Qu’avez-vous ressenti lorsque vous l’avez découverte et que représente-t-elle à vos yeux ? Mon affection pour Notre-Dame s’est agrandie au fil des années. Dans les années 1960 et 1970 la cathédrale était presque vide, surtout durant les mois d’hiver : c’était alors possible de se poser à l’intérieur, absorber les détails et vivre une expérience spirituelle très particulière, le réconfort entier de l’édifice. Il n’est pas nécessaire d’être religieux pour vivre ce type d’expérience. De nombreuses personnes d’horizons différents ont le sentiment étrange d’être “à la maison” lorsqu’elles se trouvent à Notre-Dame. Nous avons pu le constater lors de l’incendie en avril 2019, lorsque des Parisiens d’origines tout à fait diverses se sont exprimés à son sujet. Pour moi le plus émouvant sont les rosaces extraordinaires et l’orgue magnifique, lorsque la musique grimpe vers les voûtes…

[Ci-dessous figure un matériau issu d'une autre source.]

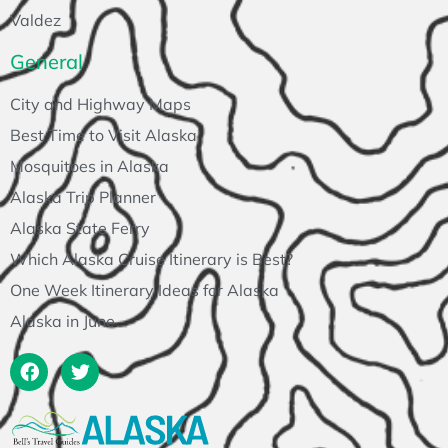
Valdez
General
City and Highway Maps
Best Time to Visit Alaska
Mosquitoes in Alaska
Alaska Trip Planner
Alaska State Ferry
Which Alaska Cruise Itinerary is Best?
One Week Itinerary Ideas for Alaska
Alaska in June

Dans les années 1960 et 1970 la cathédrale était presque vide, surtout durant les mois d’hiver : c’était alors possible de se poser à l’intérieur, absorber les détails et vivre une expérience spirituelle très particulière, le réconfort entier de l’édifice.
Comment est né votre intérêt pour l’architecture médiévale et qu’est-ce qu’elle vous a apporté ? C’est à la Cathédrale de Chartres, en 1974, que j’ai été frappé par la magnificence de l’architecture gothique. J’étais en train d’observer la rosace située au nord de l’édifice, qui semblait être en rotation en raison de sa géométrie subtile, et je me suis retrouvé en pleurs. Je savais alors que les cathédrales gothiques et le vitrail en particulier joueraient un rôle important dans ma vie. Presque cinquante ans et quatre ouvrages plus tard, je continue de photographier les vitraux et d’autres aspects de l’architecture.
Combien de cathédrales et d’églises avez-vous photographié, et depuis combien d’années ? Je n’ai jamais vraiment compté, mais j’ai répertorié sur mon site internet près de 600 édifices dans lesquels j’ai réalisé des photos de vitraux et encore 200 où j’ai photographié des détails de l’architecture – les murs, les mosaïques, les statues, les sculptures, etc… J’ai démarré ce travail en 1974, et lorsque la photographie digitale est arrivée, cela a été beaucoup plus facile à réaliser et économique ! J’en ai donc profité. C’est une expérience fabuleuse qui me nourrit et qui dure toujours. Elle m’a aussi permis de découvrir des endroits, où je ne serais jamais allé !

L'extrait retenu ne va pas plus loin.